Furnace combustion diagnostics: black smoke from a stack indicates what primary combustion condition in the furnace operation?

Difficulty: Easy

Correct Answer: Low amount of excess combustion air

Explanation:


Introduction / Context:
Stack plume appearance is a quick diagnostic for combustion quality. Black smoke typically signals incomplete combustion with soot formation, indicating a deficiency of oxygen relative to fuel feed or poor mixing/atomization.


Given Data / Assumptions:

  • Observation: black smoke from furnace chimney.
  • Fuel may be oil, gas, or pulverized coal.
  • Focus: primary combustion condition implied by plume color.


Concept / Approach:
When excess air is too low, carbonaceous particles and unburnt hydrocarbons form and exit as visible black smoke. Adequate excess air and proper burner setup (atomization, turbulence, residence time) minimize soot and CO formation.


Step-by-Step Solution:

1) Link visual indicator (black smoke) to incomplete combustion. 2) Identify root cause: insufficient excess air or poor mixing. 3) Conclude that a low excess air condition is the most direct explanation.

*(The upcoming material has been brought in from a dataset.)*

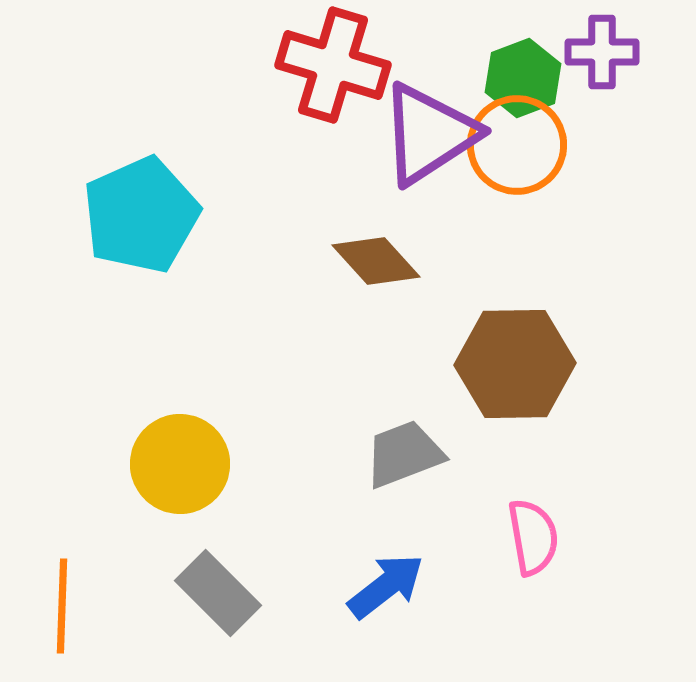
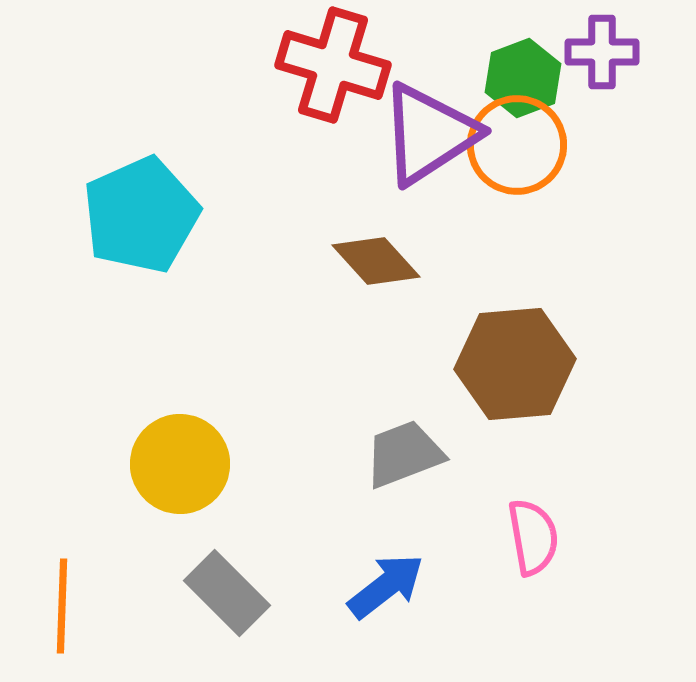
brown hexagon: rotated 4 degrees counterclockwise
gray rectangle: moved 9 px right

Verification / Alternative check:
Combustion tuning uses oxygen/CO analyzers; low O2 with elevated CO/opacity correlates with black smoke, confirming air deficiency or atomization issues.


Why Other Options Are Wrong:

  • Large excess air: typically yields pale plume and higher stack losses, not black smoke.
  • Use of only hydrocarbon gas fuel: clean gas with proper air rarely produces black smoke.
  • Pulverised coal as fuel always: coal can smoke if air is low, but the color specifically points to air deficiency, not the mere use of coal.
  • Perfect stoichiometric firing: would not create a black plume if mixing is proper.


Common Pitfalls:
Assuming fuel type alone dictates smoke color; ignoring burner maintenance and atomization quality; confusing white steam plume with black carbonaceous smoke.